A Unified Theory of Star Trek: Voyager, Part 1

Lo those many years ago, Cohost poster "Sullivan" created a skip guide for Star Trek: Voyager which I know was popular with many chosters who opted to watch that most final of 90s Trek shows.
I had totally forgotten about that guide when I started my own journey of watching through Voyager. However, having now watched Voyager (well, through most of season 6, anyway) I now find myself going back to that post and disagreeing strenuously!
Therefore, the only option is to put out a different watch guide.
My Unified Theory of Star Trek: Voyager is thus: VOY is primarily a show running away from itself. TNG can meander around the alpha quadrant as it pleases; DS9 has a fixed setting. VOY is on a one-direction journey back home, and therefore it is constantly abandoning the things that it encounters on that journey. But even more so, VOY is the anti-DS9 in that it actively does not want to depict its own setting and characters.
So many Voyager episodes take place wholly or partially in alternate realities, holodeck programs, not on the USS Voyager at all, and so on. Those that don't are instead busily introducing setting elements that will not recur on the show because the USS Voyager is running away from them at high warp.
The goal of VOY's writers seemed to be: How can we avoid writing an episode of Voyager? Failing that, how can we make sure our episode is completely disconnected from anything that comes before it or after it?
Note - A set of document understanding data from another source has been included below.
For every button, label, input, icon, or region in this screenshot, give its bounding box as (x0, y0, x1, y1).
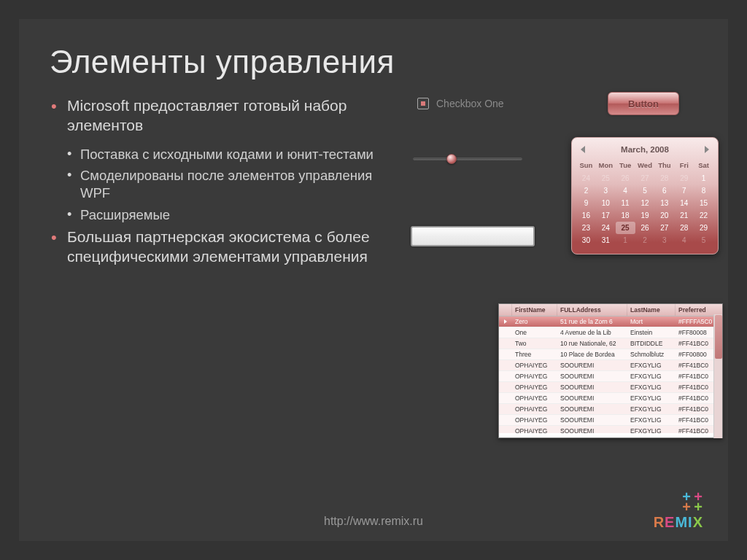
calendar-day[interactable]: 17 (596, 209, 616, 222)
calendar-day[interactable]: 13 (654, 197, 674, 209)
calendar-day[interactable]: 27 (635, 172, 655, 184)
content-row: Microsoft предоставляет готовый набор эл… (19, 80, 728, 277)
calendar-day[interactable]: 25 (596, 172, 616, 184)
calendar-day[interactable]: 30 (576, 234, 596, 246)
table-cell: OPHAIYEG (512, 404, 557, 414)
table-cell: EFXGYLIG (627, 393, 676, 403)
slider-thumb[interactable] (446, 154, 457, 164)
calendar-day[interactable]: 1 (616, 234, 635, 246)
table-row[interactable]: OPHAIYEGSOOUREMIEFXGYLIG#FF41BC0 (499, 404, 722, 415)
table-cell: EFXGYLIG (627, 382, 676, 392)
calendar-day[interactable]: 20 (654, 209, 674, 222)
datagrid-body: Zero51 rue de la Zorn 6Mort#FFFFA5C0One4… (499, 316, 722, 433)
calendar-day[interactable]: 2 (635, 234, 655, 246)
calendar-grid: SunMonTueWedThuFriSat2425262728291234567… (576, 160, 713, 246)
calendar-day[interactable]: 16 (576, 209, 596, 222)
bullet-item: Расширяемые (50, 206, 378, 224)
table-cell: OPHAIYEG (512, 382, 557, 392)
table-row[interactable]: OPHAIYEGSOOUREMIEFXGYLIG#FF41BC0 (499, 393, 722, 404)
calendar-day[interactable]: 14 (674, 197, 694, 209)
calendar-dow: Thu (654, 160, 674, 172)
table-row[interactable]: Three10 Place de BordeaSchmolblutz#FF008… (499, 349, 722, 360)
calendar-day[interactable]: 22 (694, 209, 713, 222)
table-row[interactable]: OPHAIYEGSOOUREMIEFXGYLIG#FF41BC0 (499, 415, 722, 426)
checkbox-icon[interactable] (417, 98, 429, 109)
calendar-day[interactable]: 26 (635, 222, 655, 234)
calendar-day[interactable]: 23 (576, 222, 596, 234)
calendar-day[interactable]: 24 (596, 222, 616, 234)
checkbox-sample[interactable]: Checkbox One (417, 98, 504, 109)
calendar-day[interactable]: 29 (694, 222, 713, 234)
column-header[interactable] (499, 304, 512, 316)
table-cell (499, 415, 512, 425)
datagrid-sample[interactable]: FirstNameFULLAddressLastNamePreferred Ze… (498, 303, 723, 438)
scrollbar-thumb[interactable] (715, 315, 722, 359)
svg-rect-0 (421, 101, 425, 106)
calendar-day[interactable]: 2 (576, 184, 596, 197)
calendar-day[interactable]: 6 (654, 184, 674, 197)
table-row[interactable]: OPHAIYEGSOOUREMIEFXGYLIG#FF41BC0 (499, 382, 722, 393)
column-header[interactable]: FirstName (512, 304, 557, 316)
calendar-day[interactable]: 27 (654, 222, 674, 234)
calendar-day[interactable]: 28 (674, 222, 694, 234)
table-row[interactable]: OPHAIYEGSOOUREMIEFXGYLIG#FF41BC0 (499, 371, 722, 382)
calendar-day[interactable]: 25 (616, 222, 635, 234)
calendar-day[interactable]: 4 (616, 184, 635, 197)
table-cell: SOOUREMI (557, 426, 627, 433)
calendar-day[interactable]: 7 (674, 184, 694, 197)
calendar-day[interactable]: 5 (694, 234, 713, 246)
table-cell: EFXGYLIG (627, 404, 676, 414)
logo-text: REMIX (654, 514, 703, 531)
table-cell (499, 393, 512, 403)
calendar-title: March, 2008 (621, 145, 669, 154)
chevron-left-icon[interactable] (581, 146, 585, 153)
table-cell: OPHAIYEG (512, 426, 557, 433)
calendar-day[interactable]: 11 (616, 197, 635, 209)
table-row[interactable]: Zero51 rue de la Zorn 6Mort#FFFFA5C0 (499, 316, 722, 327)
footer-url: http://www.remix.ru (19, 515, 728, 528)
calendar-day[interactable]: 24 (576, 172, 596, 184)
bullet-item: Смоделированы после элементов управления… (50, 167, 378, 201)
table-cell: SOOUREMI (557, 393, 627, 403)
calendar-day[interactable]: 4 (674, 234, 694, 246)
table-row[interactable]: Two10 rue Nationale, 62BITDIDDLE#FF41BC0 (499, 338, 722, 349)
checkbox-label: Checkbox One (436, 98, 504, 109)
textbox-sample[interactable] (411, 226, 535, 246)
button-sample[interactable]: Button (608, 92, 679, 115)
chevron-right-icon[interactable] (705, 146, 709, 153)
calendar-day[interactable]: 3 (654, 234, 674, 246)
calendar-dow: Sat (694, 160, 713, 172)
table-cell: SOOUREMI (557, 404, 627, 414)
calendar-day[interactable]: 12 (635, 197, 655, 209)
calendar-day[interactable]: 3 (596, 184, 616, 197)
table-row[interactable]: One4 Avenue de la LibEinstein#FF80008 (499, 327, 722, 338)
scrollbar[interactable] (713, 314, 722, 438)
calendar-day[interactable]: 21 (674, 209, 694, 222)
calendar-day[interactable]: 9 (576, 197, 596, 209)
datagrid-header: FirstNameFULLAddressLastNamePreferred (499, 304, 722, 316)
bullet-item: Microsoft предоставляет готовый набор эл… (50, 96, 378, 136)
calendar-day[interactable]: 5 (635, 184, 655, 197)
calendar-day[interactable]: 29 (674, 172, 694, 184)
slider-sample[interactable] (413, 158, 522, 160)
column-header[interactable]: LastName (627, 304, 676, 316)
table-cell: 4 Avenue de la Lib (557, 327, 627, 338)
calendar-header: March, 2008 (576, 142, 713, 160)
calendar-day[interactable]: 10 (596, 197, 616, 209)
table-cell (499, 327, 512, 338)
column-header[interactable]: FULLAddress (557, 304, 627, 316)
calendar-sample[interactable]: March, 2008 SunMonTueWedThuFriSat2425262… (571, 137, 719, 254)
calendar-day[interactable]: 15 (694, 197, 713, 209)
calendar-day[interactable]: 8 (694, 184, 713, 197)
calendar-day[interactable]: 26 (616, 172, 635, 184)
calendar-day[interactable]: 31 (596, 234, 616, 246)
table-cell: Schmolblutz (627, 349, 676, 359)
calendar-day[interactable]: 1 (694, 172, 713, 184)
calendar-day[interactable]: 19 (635, 209, 655, 222)
table-row[interactable]: OPHAIYEGSOOUREMIEFXGYLIG#FF41BC0 (499, 360, 722, 371)
controls-showcase: Checkbox One Button March, 2008 SunMonTu… (378, 96, 728, 277)
table-cell: EFXGYLIG (627, 426, 676, 433)
calendar-day[interactable]: 18 (616, 209, 635, 222)
table-row[interactable]: OPHAIYEGSOOUREMIEFXGYLIG#FF41BC0 (499, 426, 722, 433)
calendar-day[interactable]: 28 (654, 172, 674, 184)
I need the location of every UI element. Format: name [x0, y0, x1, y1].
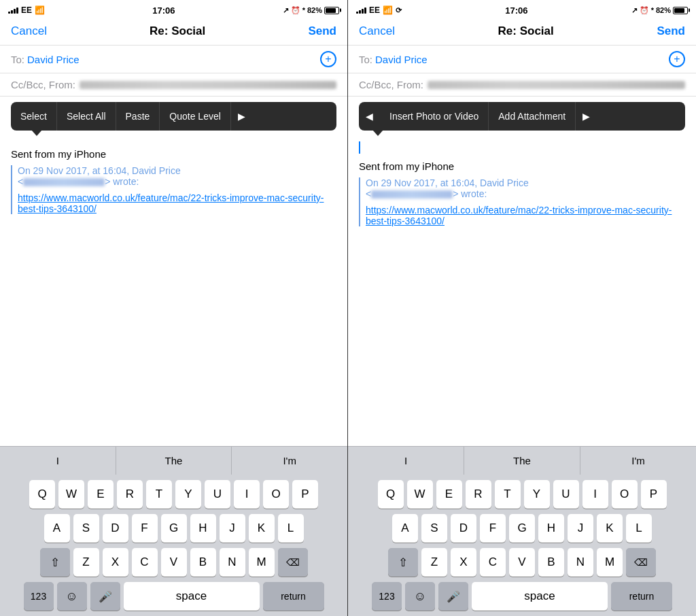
auto-item-2-left[interactable]: The [116, 447, 232, 475]
key-z-left[interactable]: Z [73, 548, 99, 577]
key-m-left[interactable]: M [249, 548, 275, 577]
to-name-left[interactable]: David Price [27, 54, 320, 65]
key-return-right[interactable]: return [611, 582, 672, 611]
insert-photo-button-right[interactable]: Insert Photo or Video [380, 102, 489, 131]
key-l-right[interactable]: L [626, 514, 652, 543]
key-y-left[interactable]: Y [175, 480, 201, 509]
key-e-left[interactable]: E [88, 480, 114, 509]
quoted-link-right[interactable]: https://www.macworld.co.uk/feature/mac/2… [366, 205, 685, 226]
quote-level-button-left[interactable]: Quote Level [160, 102, 231, 131]
key-v-left[interactable]: V [161, 548, 187, 577]
key-f-right[interactable]: F [480, 514, 506, 543]
to-name-right[interactable]: David Price [375, 54, 669, 65]
key-r-right[interactable]: R [466, 480, 491, 509]
signal-bar-2-right [359, 10, 361, 14]
keyboard-row-2-right: A S D F G H J K L [351, 514, 693, 543]
key-t-right[interactable]: T [495, 480, 521, 509]
select-all-button-left[interactable]: Select All [57, 102, 116, 131]
time-left: 17:06 [152, 5, 175, 16]
quoted-link-left[interactable]: https://www.macworld.co.uk/feature/mac/2… [18, 192, 336, 214]
key-n-left[interactable]: N [220, 548, 245, 577]
key-mic-left[interactable]: 🎤 [90, 582, 120, 611]
add-recipient-button-right[interactable]: + [669, 51, 685, 67]
key-123-right[interactable]: 123 [372, 582, 402, 611]
key-l-left[interactable]: L [278, 514, 304, 543]
send-button-left[interactable]: Send [308, 24, 336, 38]
key-q-right[interactable]: Q [378, 480, 404, 509]
key-shift-left[interactable]: ⇧ [40, 548, 70, 577]
key-w-right[interactable]: W [407, 480, 433, 509]
quoted-email-left: <> wrote: [18, 176, 336, 187]
add-attachment-button-right[interactable]: Add Attachment [489, 102, 576, 131]
key-s-left[interactable]: S [73, 514, 99, 543]
paste-button-left[interactable]: Paste [116, 102, 160, 131]
cancel-button-right[interactable]: Cancel [359, 24, 395, 38]
quoted-date-left: On 29 Nov 2017, at 16:04, David Price [18, 165, 336, 176]
key-t-left[interactable]: T [146, 480, 172, 509]
key-q-left[interactable]: Q [29, 480, 55, 509]
key-emoji-left[interactable]: ☺ [57, 582, 87, 611]
key-p-right[interactable]: P [641, 480, 667, 509]
key-d-left[interactable]: D [103, 514, 128, 543]
key-v-right[interactable]: V [509, 548, 535, 577]
key-s-right[interactable]: S [421, 514, 447, 543]
key-u-right[interactable]: U [553, 480, 579, 509]
key-i-left[interactable]: I [234, 480, 260, 509]
context-arrow-left-right[interactable]: ◀ [359, 102, 380, 131]
key-g-right[interactable]: G [509, 514, 535, 543]
key-a-right[interactable]: A [392, 514, 418, 543]
key-p-left[interactable]: P [292, 480, 318, 509]
key-a-left[interactable]: A [44, 514, 70, 543]
key-j-right[interactable]: J [568, 514, 593, 543]
add-recipient-button-left[interactable]: + [320, 51, 336, 67]
key-delete-left[interactable]: ⌫ [278, 548, 308, 577]
key-o-left[interactable]: O [263, 480, 289, 509]
auto-item-1-left[interactable]: I [0, 447, 116, 475]
key-emoji-right[interactable]: ☺ [405, 582, 435, 611]
key-x-right[interactable]: X [451, 548, 476, 577]
key-z-right[interactable]: Z [421, 548, 447, 577]
key-k-right[interactable]: K [597, 514, 623, 543]
key-n-right[interactable]: N [568, 548, 593, 577]
context-arrow-right-right[interactable]: ▶ [576, 102, 597, 131]
key-f-left[interactable]: F [132, 514, 158, 543]
key-y-right[interactable]: Y [524, 480, 550, 509]
auto-item-1-right[interactable]: I [348, 447, 464, 475]
select-button-left[interactable]: Select [11, 102, 57, 131]
key-h-right[interactable]: H [538, 514, 564, 543]
key-g-left[interactable]: G [161, 514, 187, 543]
key-m-right[interactable]: M [597, 548, 623, 577]
key-b-right[interactable]: B [538, 548, 564, 577]
auto-item-3-right[interactable]: I'm [580, 447, 696, 475]
key-j-left[interactable]: J [220, 514, 245, 543]
key-b-left[interactable]: B [190, 548, 216, 577]
key-e-right[interactable]: E [436, 480, 462, 509]
keyboard-row-2-left: A S D F G H J K L [3, 514, 345, 543]
key-h-left[interactable]: H [190, 514, 216, 543]
key-i-right[interactable]: I [582, 480, 608, 509]
auto-item-2-right[interactable]: The [464, 447, 580, 475]
battery-fill-left [326, 8, 336, 13]
key-space-left[interactable]: space [124, 582, 260, 611]
cancel-button-left[interactable]: Cancel [11, 24, 47, 38]
auto-item-3-left[interactable]: I'm [232, 447, 347, 475]
send-button-right[interactable]: Send [657, 24, 685, 38]
mail-body-right[interactable]: Sent from my iPhone On 29 Nov 2017, at 1… [348, 135, 696, 446]
key-c-right[interactable]: C [480, 548, 506, 577]
key-d-right[interactable]: D [451, 514, 476, 543]
key-mic-right[interactable]: 🎤 [438, 582, 468, 611]
key-w-left[interactable]: W [58, 480, 84, 509]
key-k-left[interactable]: K [249, 514, 275, 543]
key-u-left[interactable]: U [205, 480, 230, 509]
key-shift-right[interactable]: ⇧ [388, 548, 418, 577]
key-123-left[interactable]: 123 [24, 582, 54, 611]
key-x-left[interactable]: X [103, 548, 128, 577]
key-c-left[interactable]: C [132, 548, 158, 577]
key-r-left[interactable]: R [117, 480, 143, 509]
key-delete-right[interactable]: ⌫ [626, 548, 656, 577]
context-arrow-right-left[interactable]: ▶ [231, 102, 252, 131]
key-o-right[interactable]: O [612, 480, 638, 509]
key-return-left[interactable]: return [263, 582, 324, 611]
key-space-right[interactable]: space [472, 582, 608, 611]
mail-body-left[interactable]: Sent from my iPhone On 29 Nov 2017, at 1… [0, 135, 347, 446]
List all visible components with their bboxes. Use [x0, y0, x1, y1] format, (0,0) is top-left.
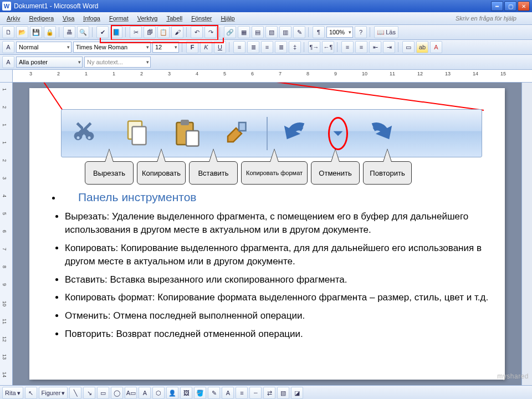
- styles-pane-button[interactable]: A: [2, 41, 14, 53]
- help-button[interactable]: ?: [355, 26, 367, 38]
- zoom-combo[interactable]: 100%: [326, 27, 353, 38]
- picture-button[interactable]: 🖼: [180, 387, 192, 399]
- format-painter-icon: [217, 114, 255, 153]
- drawing-button[interactable]: ✎: [293, 26, 305, 38]
- borders-button[interactable]: ▭: [402, 41, 415, 53]
- callout-format-painter: Копировать формат: [241, 161, 308, 185]
- align-center-button[interactable]: ≣: [247, 41, 259, 53]
- align-right-button[interactable]: ≡: [261, 41, 273, 53]
- print-button[interactable]: 🖶: [63, 26, 75, 38]
- arrow-button[interactable]: ↘: [83, 387, 95, 399]
- minimize-button[interactable]: ━: [491, 1, 503, 11]
- undo-button[interactable]: ↶: [191, 26, 203, 38]
- menu-hjalp[interactable]: Hjälp: [217, 14, 239, 23]
- insert-table-button[interactable]: ▤: [252, 26, 264, 38]
- arrow-style-button[interactable]: ⇄: [263, 387, 275, 399]
- close-button[interactable]: ✕: [518, 1, 530, 11]
- increase-indent-button[interactable]: ⇥: [383, 41, 395, 53]
- underline-button[interactable]: U: [214, 41, 226, 53]
- justify-button[interactable]: ≣: [275, 41, 287, 53]
- font-color-draw-button[interactable]: A: [222, 387, 234, 399]
- textbox-button[interactable]: A▭: [125, 387, 137, 399]
- titlebar: W Dokument1 - Microsoft Word ━ ▢ ✕: [0, 0, 532, 12]
- spelling-button[interactable]: ✔: [96, 26, 109, 38]
- document-map-button[interactable]: ¶: [313, 26, 325, 38]
- ruler-corner: [0, 70, 13, 82]
- wordart-shape-button[interactable]: A: [139, 387, 151, 399]
- italic-button[interactable]: K: [200, 41, 212, 53]
- permissions-button[interactable]: 🔒: [44, 26, 56, 38]
- rtl-button[interactable]: ←¶: [322, 41, 334, 53]
- horizontal-ruler[interactable]: 321123456789101112131415: [13, 70, 532, 82]
- alla-poster-combo[interactable]: Alla poster: [16, 57, 83, 68]
- fill-color-button[interactable]: 🪣: [194, 387, 206, 399]
- menu-redigera[interactable]: Redigera: [24, 14, 58, 23]
- bold-button[interactable]: F: [186, 41, 198, 53]
- print-preview-button[interactable]: 🔍: [77, 26, 89, 38]
- mailmerge-toolbar: A Alla poster Ny autotext...: [0, 55, 532, 70]
- separator-large: [267, 117, 268, 150]
- menu-infoga[interactable]: Infoga: [79, 14, 105, 23]
- rectangle-button[interactable]: ▭: [97, 387, 109, 399]
- menu-arkiv[interactable]: Arkiv: [2, 14, 24, 23]
- numbered-list-button[interactable]: ≡: [341, 41, 354, 53]
- save-button[interactable]: 💾: [30, 26, 42, 38]
- cut-button[interactable]: ✂: [130, 26, 142, 38]
- ny-autotext-combo[interactable]: Ny autotext...: [84, 57, 151, 68]
- menu-format[interactable]: Format: [105, 14, 133, 23]
- draw-menu-button[interactable]: Rita ▾: [2, 387, 23, 399]
- callout-cut: Вырезать: [85, 161, 134, 185]
- vertical-scrollbar[interactable]: [521, 83, 532, 385]
- description-item: Копировать формат: Копирование формата в…: [65, 291, 492, 304]
- vertical-ruler[interactable]: 1211234567891011121314: [0, 83, 13, 385]
- font-combo[interactable]: Times New Roman: [73, 42, 151, 53]
- copy-button[interactable]: 🗐: [144, 26, 156, 38]
- decrease-indent-button[interactable]: ⇤: [369, 41, 381, 53]
- shadow-button[interactable]: ▧: [277, 387, 289, 399]
- paste-button[interactable]: 📋: [157, 26, 170, 38]
- select-arrow-button[interactable]: ↖: [25, 387, 37, 399]
- formatting-toolbar: A Normal Times New Roman 12 F K U ≡ ≣ ≡ …: [0, 40, 532, 55]
- tables-borders-button[interactable]: ▦: [238, 26, 250, 38]
- redo-button[interactable]: ↷: [204, 26, 217, 38]
- new-doc-button[interactable]: 🗋: [2, 26, 14, 38]
- highlight-button[interactable]: ab: [416, 41, 428, 53]
- copy-icon: [117, 114, 156, 153]
- menu-fonster[interactable]: Fönster: [187, 14, 216, 23]
- separator: [186, 27, 188, 37]
- hyperlink-button[interactable]: 🔗: [224, 26, 236, 38]
- clipart-button[interactable]: 👤: [166, 387, 178, 399]
- maximize-button[interactable]: ▢: [504, 1, 516, 11]
- excel-button[interactable]: ▧: [265, 26, 278, 38]
- menu-verktyg[interactable]: Verktyg: [133, 14, 162, 23]
- align-left-button[interactable]: ≡: [233, 41, 245, 53]
- autoshapes-button[interactable]: Figurer ▾: [39, 387, 68, 399]
- menu-tabell[interactable]: Tabell: [162, 14, 187, 23]
- wordart-button[interactable]: A: [2, 56, 14, 68]
- columns-button[interactable]: ▥: [279, 26, 291, 38]
- format-painter-button[interactable]: 🖌: [171, 26, 183, 38]
- help-search-hint[interactable]: Skriv en fråga för hjälp: [456, 15, 530, 22]
- separator: [182, 42, 183, 52]
- menu-visa[interactable]: Visa: [58, 14, 79, 23]
- ltr-button[interactable]: ¶→: [308, 41, 320, 53]
- read-button[interactable]: 📖 Läs: [374, 26, 398, 38]
- font-size-combo[interactable]: 12: [152, 42, 179, 53]
- description-item: Копировать: Копирование выделенного фраг…: [65, 242, 492, 268]
- research-button[interactable]: 📘: [110, 26, 122, 38]
- open-button[interactable]: 📂: [16, 26, 28, 38]
- dash-style-button[interactable]: ┄: [249, 387, 262, 399]
- read-label: Läs: [386, 29, 396, 35]
- standard-toolbar: 🗋 📂 💾 🔒 🖶 🔍 ✔ 📘 ✂ 🗐 📋 🖌 ↶ ↷ 🔗 ▦ ▤ ▧ ▥ ✎ …: [0, 25, 532, 40]
- 3d-button[interactable]: ◪: [291, 387, 303, 399]
- line-button[interactable]: ╲: [69, 387, 81, 399]
- line-style-button[interactable]: ≡: [236, 387, 248, 399]
- style-combo[interactable]: Normal: [16, 42, 71, 53]
- line-color-button[interactable]: ✎: [208, 387, 220, 399]
- bullet-list-button[interactable]: ≡: [355, 41, 367, 53]
- line-spacing-button[interactable]: ‡: [289, 41, 301, 53]
- window-title: Dokument1 - Microsoft Word: [14, 2, 491, 10]
- diagram-button[interactable]: ⬡: [152, 387, 165, 399]
- font-color-button[interactable]: A: [430, 41, 442, 53]
- oval-button[interactable]: ◯: [111, 387, 123, 399]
The grand irony of VOY is that it is the first Star Trek show made specifically for Paramount's shiny new cable network UPN, and yet they wrote it like it was a direct to syndication show that people were going to watch out of order, upside down and backwards.
VOY is one of those works of art that transcends notions of "good" or "bad". Some of the best episodes of Voyager are also some of the worst ever episodes of Star Trek. As such, I am applying a rating system based on random emoji.
- The Must-Watch Mango (🥭) is applied to episodes of Voyager that must be watched. Maybe they're very good; maybe they're just central to the show's overall paratextual mythos (Like the season 6 outing Tsunkatse, which is an infamous tie-in with WWE); maybe they are one of the few episodes of Voyager that come up later somehow and/or come up in the Delta Rising expansion to Star Trek Online.
- The Ogre of Madness (👹) is applied to episodes of Voyager that are insane. Those are often the very best episodes of Voyager.
- The Leaf on the Wind of Running Away (🍃) is applied to episodes of Voyager that conform to the "running away from itself" theme; they take place in alternate timelines, dreams, holodeck simulations, or don't feature the crew of the Voyager at all.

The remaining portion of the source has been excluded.